Lazy collections

New functionality since MicroStream v8.0


A List, Map, or Set is a single entity within MicroStream. So this means that all data are loaded at once into memory. This can be an issue if you have a very large collection, like a list with several millions of Customers.

That is why we recommend splitting up large lists using an indexing strategy like a HashMap that contains a Lazy list of data as value. Or when more advanced functionality is required, you can make use of an Apache Lucene index that efficiently determines which data needs to be loaded.

The Lazy collections that are added to the library can help you to maintain a larger block of data in a more memory-efficient way. The implementation might need to load and unload data (when there is not enough memory) so access time to the data might be slightly increased.


No additional configuration is required to make use of these Lazy Collections. The Binary Handlers to correctly write and read the Lazy Collections to and from the data storage are already configured by default.

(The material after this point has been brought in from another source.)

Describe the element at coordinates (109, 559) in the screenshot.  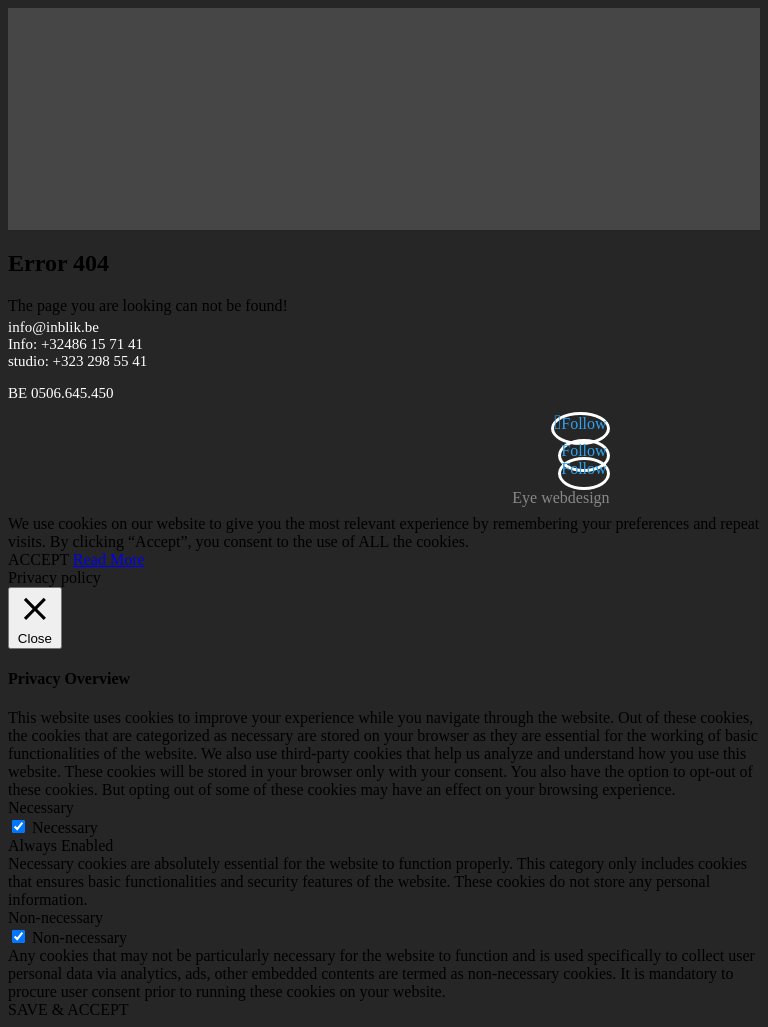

When you need to instantiate an instance, you can just call the default constructor. The instance you receive implements the standard Java collection interface that you expect based on the name of the class.

    new LazyArrayList();
    new LazyHashSet();
    new LazyHashMap();

The default constructor takes a value of 1000 items in each segment. This is not a hard limit since various factors, like the hash collision with a Map, can result in the fact that more elements are maintained in a segment.

You can specify the number of items that should be maintained by specifying this value as a constructor parameter. Note that small values, like smaller than 100, or large values like 1_000_000 and more might negatively impact the performance.


As mentioned, the implementation stores the data in different segments which are lazily operated. Initially, at the startup of the StorageManager, the data is not yet loaded into memory and your object graph.

When accessing the values, it loads the required segments to fulfill your request. Depending on how you access the data, it might be that all segments need to be loaded. Since they behave like Lazy objects, they can be unloaded by the Garbage collector if needed when the memory consumption of your Java application is high.

Some aspects of the implementations

The size property is cached, so calling for the amount of data in the collection doesn’t need to load the segments.

Accessing the LazyHashMap by a key value will load at maximum log2(n) segments when the implementation uses n segments since the search is implemented as btree.